= Roope-setä =

Roope-setä (Finnish for "Uncle Scrooge", named Roope-setä taskulehti (the Uncle Scrooge pocket book) from 1978 to 1995) was a Finnish comic book published by Sanoma Media Finland from 1978 to 2017, containing comics from the Donald Duck universe. The main protagonist in the comic was Scrooge McDuck.

==Publication schedule==
The comic was launched in 1978 and four issues were published in that year. From 1979 to 1980 the comic was published every second month, but from 1981 to 2014 it was published monthly. A new issue came out on the first Wednesday of the month.

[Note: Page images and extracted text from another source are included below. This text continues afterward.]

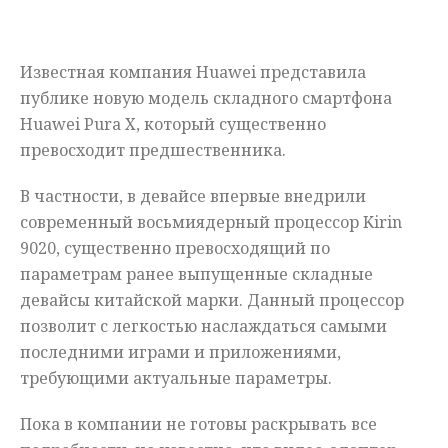
Мнения
Известная компания Huawei представила
Происшествия
публике новую модель складного смартфона
Huawei Pura X, который существенно
превосходит предшественника.
В частности, в девайсе впервые внедрили
современный восьмиядерный процессор Kirin
9020, существенно превосходящий по
параметрам ранее выпущенные складные
девайсы китайской марки. Данный процессор
позволит с легкостью наслаждаться самыми
последними играми и приложениями,
требующими актуальные параметры.
Пока в компании не готовы раскрывать все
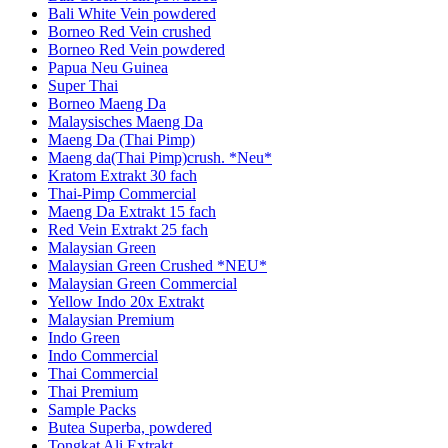
Bali White Vein powdered
Borneo Red Vein crushed
Borneo Red Vein powdered
Papua Neu Guinea
Super Thai
Borneo Maeng Da
Malaysisches Maeng Da
Maeng Da (Thai Pimp)
Maeng da(Thai Pimp)crush. *Neu*
Kratom Extrakt 30 fach
Thai-Pimp Commercial
Maeng Da Extrakt 15 fach
Red Vein Extrakt 25 fach
Malaysian Green
Malaysian Green Crushed *NEU*
Malaysian Green Commercial
Yellow Indo 20x Extrakt
Malaysian Premium
Indo Green
Indo Commercial
Thai Commercial
Thai Premium
Sample Packs
Butea Superba, powdered
Tongkat Ali Extrakt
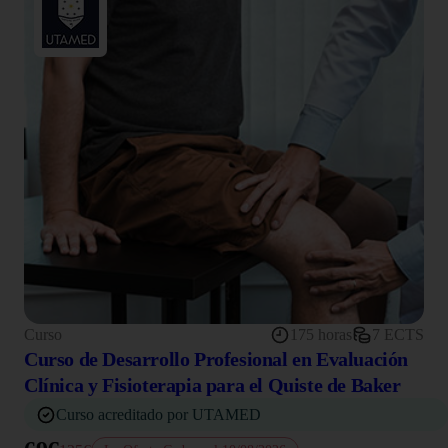
Curso
175 horas
7 ECTS
Curso de Desarrollo Profesional en Evaluación
Clínica y Fisioterapia para el Quiste de Baker
Curso acreditado por UTAMED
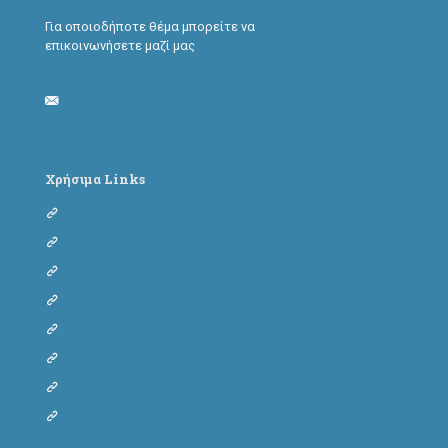
Για οποιοδήποτε θέμα μπορείτε να
επικοινωνήσετε μαζί μας
adoptapawtoday@gmail.com
Χρήσιμα Links
Φόρμα υιοθεσίας σκύλου
Φόρμα υιοθεσίας γάτας
Φόρμα φιλοξενίας σκύλου
Φόρμα φιλοξενίας γάτας
Dog adoption form
Cat adoption form
Dog fostering form
Cat fostering form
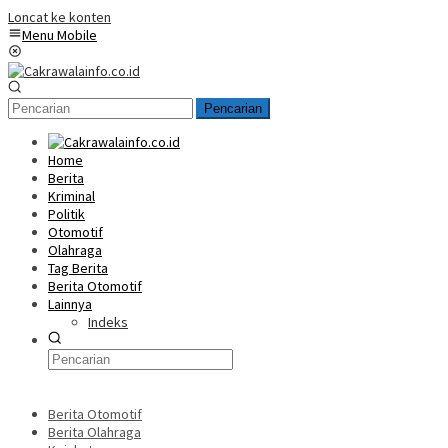
Loncat ke konten
Menu Mobile
Pencarian
Home
Berita
Kriminal
Politik
Otomotif
Olahraga
Tag Berita
Berita Otomotif
Lainnya
Indeks
Berita Otomotif
Berita Olahraga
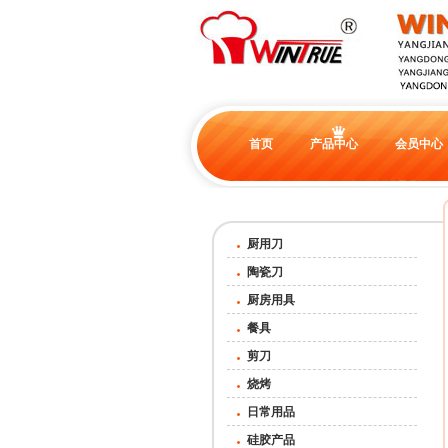
首页
产品中心
会员中心
厨用刀
陶瓷刀
厨房用具
餐具
剪刀
烧烤
日常用品
硅胶产品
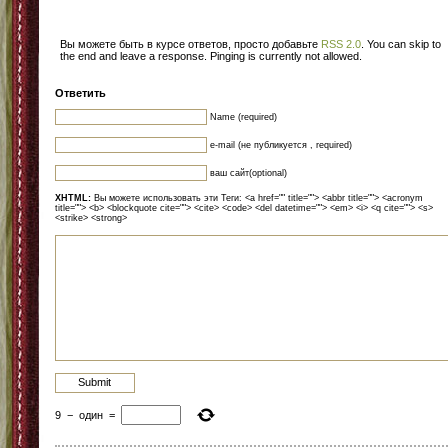
Вы можете быть в курсе ответов, просто добавьте
RSS 2.0
. You can skip to
the end and leave a response. Pinging is currently not allowed.
Ответить
Name (required)
e-mail (не публикуется , required)
ваш сайт(optional)
XHTML:
Вы можете использовать эти Теги: <a href="" title=""> <abbr title=""> <acronym
title=""> <b> <blockquote cite=""> <cite> <code> <del datetime=""> <em> <i> <q cite=""> <s>
<strike> <strong>
9
−
один
=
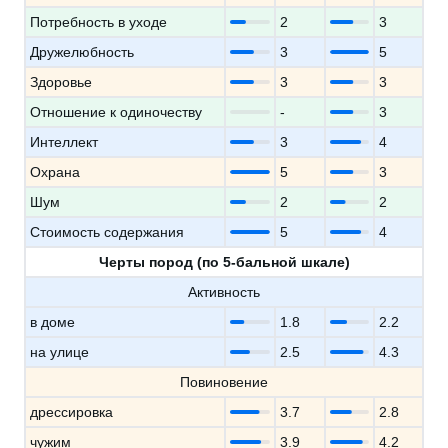
Потребность в уходе
2
3
Дружелюбность
3
5
Здоровье
3
3
Отношение к одиночеству
-
3
Интеллект
3
4
Охрана
5
3
Шум
2
2
Стоимость содержания
5
4
Черты пород (по 5-бальной шкале)
Активность
в доме
1.8
2.2
на улице
2.5
4.3
Повиновение
дрессировка
3.7
2.8
чужим
3.9
4.2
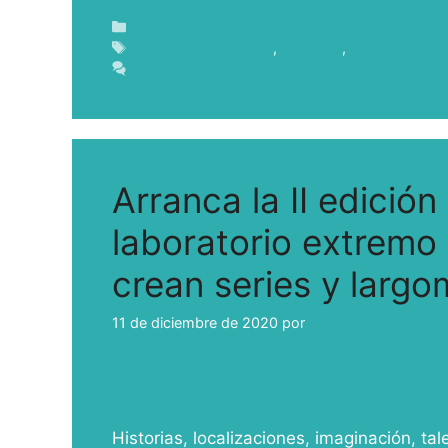
Blog
Cabildo de La Palma
,
La Palma
,
La Palma Fil
Deja un comentario
Arranca la II edición
laboratorio extremo
crean series y largo
11 de diciembre de 2020
por
ivcabeza
Historias, localizaciones, imaginación, t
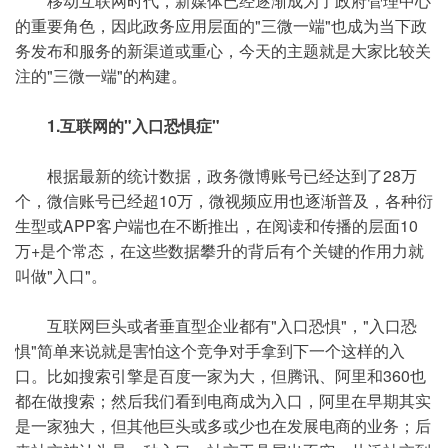
移动互联网时代，新媒体已经逐渐成为了政府管理中心
的重要角色，因此政务应用层面的"三微一端"也成为当下政
务发布和服务的新渠道或重心，今天的主题就是大家比较关
注的"三微一端"的构建。
1.互联网的"入口恐惧症"
根据最新的统计数据，政务微博账号已经达到了28万
个，微信账号已经超10万，微视频应用也逐渐普及，各种衍
生型或APP客户端也在不断推出，在阅读和传播的层面10
万+是个常态，在这些数据攀升的背后有个关键的作用力就
叫做"入口"。
互联网巨头或者垂直型企业都有"入口恐惧"，"入口恐
惧"简单来说就是害怕这个竞争对手拿到下一个这样的入
口。比如搜索引擎是百度一家为大，但腾讯、阿里和360也
都在做搜索；然后我们看到电商成为入口，阿里在早期其实
是一家独大，但其他巨头或多或少也在发展电商的业务；后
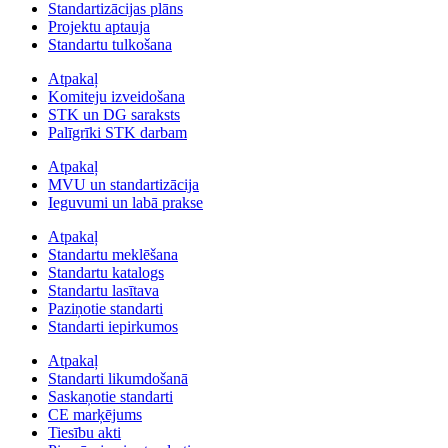
Standartizācijas plāns
Projektu aptauja
Standartu tulkošana
Atpakaļ
Komiteju izveidošana
STK un DG saraksts
Palīgrīki STK darbam
Atpakaļ
MVU un standartizācija
Ieguvumi un labā prakse
Atpakaļ
Standartu meklēšana
Standartu katalogs
Standartu lasītava
Paziņotie standarti
Standarti iepirkumos
Atpakaļ
Standarti likumdošanā
Saskaņotie standarti
CE marķējums
Tiesību akti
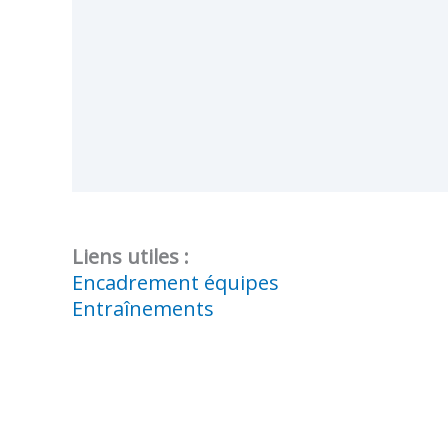
Liens utiles :
Encadrement équipes
Entraînements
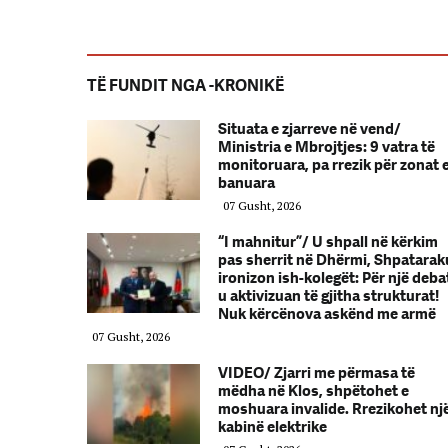
TË FUNDIT NGA -KRONIKË
Situata e zjarreve në vend/
Ministria e Mbrojtjes: 9 vatra të
monitoruara, pa rrezik për zonat 
banuara
07 Gusht, 2026
“I mahnitur”/ U shpall në kërkim
pas sherrit në Dhërmi, Shpatarak
ironizon ish-kolegët: Për një deba
u aktivizuan të gjitha strukturat!
Nuk kërcënova askënd me armë
07 Gusht, 2026
VIDEO/ Zjarri me përmasa të
mëdha në Klos, shpëtohet e
moshuara invalide. Rrezikohet nj
kabinë elektrike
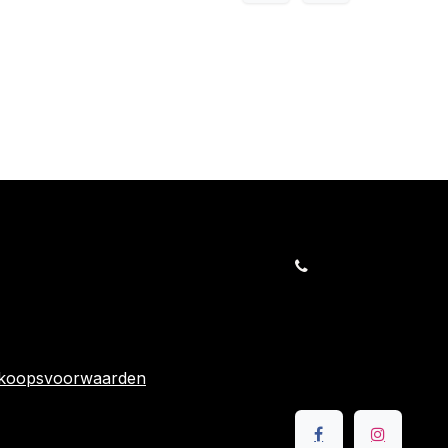
orders@kajow.be
058/31 41 69
BE0472.289.139
rwaarden
24 863
rkoopsvoorwaarden
Volg ons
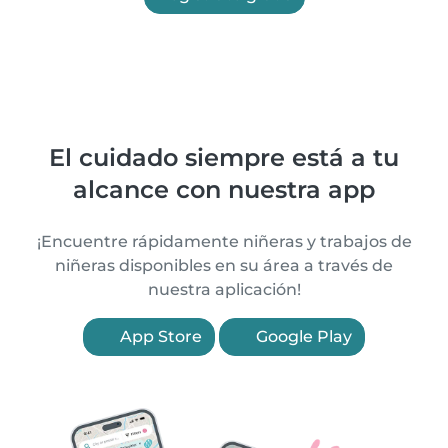
El cuidado siempre está a tu
alcance con nuestra app
¡Encuentre rápidamente niñeras y trabajos de
niñeras disponibles en su área a través de
nuestra aplicación!
App Store
Google Play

Since 2015 the comic was published ten times per year. The time interval between issues was about five weeks, so the comic was published in January, February, March, April, June, July, August, September, November and December. The weekday for new issues was Friday.

==Content and structure==
The comic usually included three or four long stories and possibly a few shorter stories, which had not been published in Finland earlier. The stories were mainly imported from the Italian Topolino comic book.

As well as the actual comics stories, the comic book included features such as Vanhan visukintun päiväkirja ("The old miser's diary", from 1985 to 2003), Klubimestarin palsta ("The club master's column", from 1987 to 2003), Roope-sedän tietotoimisto ("The Uncle Scrooge information agency", from 2004 to 2011) and Päivän Pamaus ("The Daily Bang", a common newspaper name in Finnish Disney comics, from 2012 to 2017). The comic book also included Dekkaripähkinät ("Detective puzzles", from 2004 to 2017). Up to issue #1/2017 almost every issue also included a competition. The comic book often contained short articles about Disney comics and artists. Subscribers were sent exclusive presents on many years.

From 1985 to 1987 every issue contained a single-page comic by Carl Barks translated into Finnish. Since 1987 these comics were published in the original English, but in 2000 they were published in other languages as well. In 2001 these Carl Barks comics were replaced with single-page comics by Al Taliaferro translated into various Finnish dialects. Since 2002 these comics were again published in English and their writers and artists varied.

From 1997 to 2003 and from 2005 to 2011 the comic book also included collectible pictures and each year had its own theme:
- 1997: Don Rosa's art
- 1998: Carl Barks's art
- 1999: Villains in Disney comics
- 2000: The best moments of the old miser
- 2001: Scrooge McDuck's family and friends
- 2002: Scrooge McDuck's treasures
- 2003: Historical highlights from 1978 to 2003
- 2005: The 75th anniversary of Disney comics
- 2006: Villans and heroes
- 2007: Festive portraits of Scrooge McDuck
- 2008: In the shadow of the stars
- 2009: The year of Donald Duck
- 2010: The 40th anniversary of Donald Duck pocket books
- 2011: The portrait of the month

Issue #1/2007 included an announcement that the December 2007 would be the thickest issue of the entire Roope-setä comic book so far, in celebration of the 60th anniversary of the Donald Duck character.

Issue #1/2008 included a shortened reprint of the first issue of the Roope-setä comic in 1978, in celebration of the 30th anniversary of the comic book.

In January 2012 the comic book changed in size: the number of pages remained the same, but the width and height of the pages increased by a couple of centimetres in order to make better use of the Topolino comics.

In 2012 the comic had a circulation of 73,094 copies. In 2016 the circulation had shrunk to 42,587 copies.

In 2017 the Sanoma concern announced it would discontinue the Roope-setä comic book and replace it with a new DuckTales comic book, with existing subscriptions transferred to the new comic automatically. The last issue of the comic book, issue #10/2017 (the 454th issue in total) was published in December 2017.